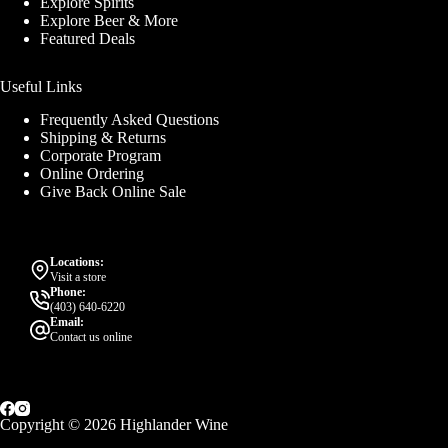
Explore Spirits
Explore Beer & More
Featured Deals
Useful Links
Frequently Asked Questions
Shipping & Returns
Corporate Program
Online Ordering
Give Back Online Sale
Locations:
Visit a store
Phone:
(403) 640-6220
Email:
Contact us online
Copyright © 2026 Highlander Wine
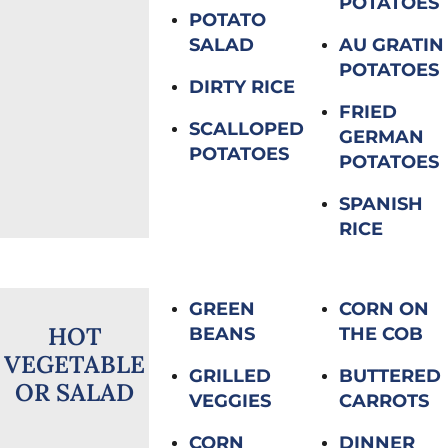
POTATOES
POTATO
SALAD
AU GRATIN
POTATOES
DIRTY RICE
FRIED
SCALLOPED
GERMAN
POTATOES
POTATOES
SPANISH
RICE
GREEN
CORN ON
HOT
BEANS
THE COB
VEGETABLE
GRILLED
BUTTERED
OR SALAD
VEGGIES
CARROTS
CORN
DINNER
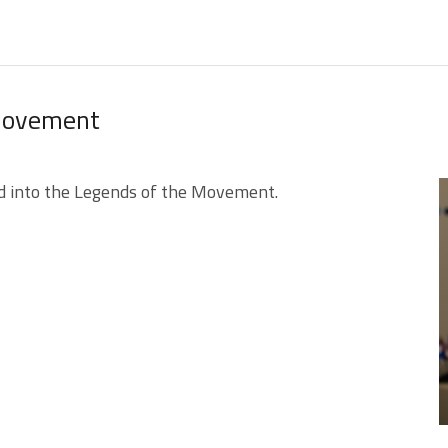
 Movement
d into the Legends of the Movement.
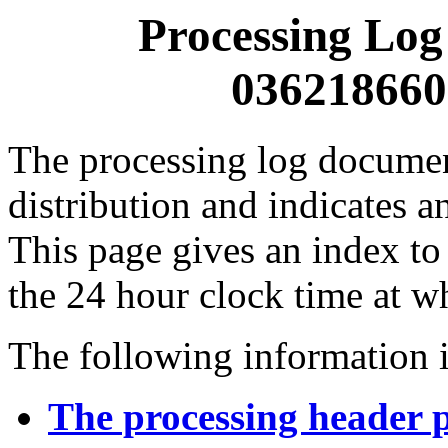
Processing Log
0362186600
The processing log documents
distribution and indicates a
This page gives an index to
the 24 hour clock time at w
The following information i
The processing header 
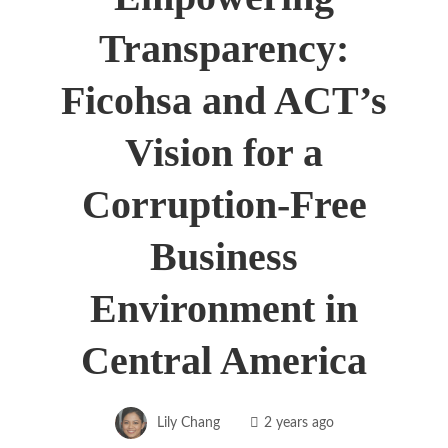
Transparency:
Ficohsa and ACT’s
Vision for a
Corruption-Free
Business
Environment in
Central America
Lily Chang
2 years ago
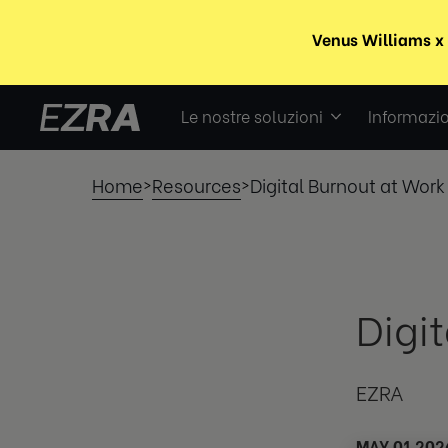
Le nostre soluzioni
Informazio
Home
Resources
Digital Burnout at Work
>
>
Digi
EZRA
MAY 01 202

□ □ □ □

■ **Exercise directions**
In the entries above, find each line with the word "Movement" and return it.

■ **Solution to this problem**
 Movement
d into the Legends of the Movement.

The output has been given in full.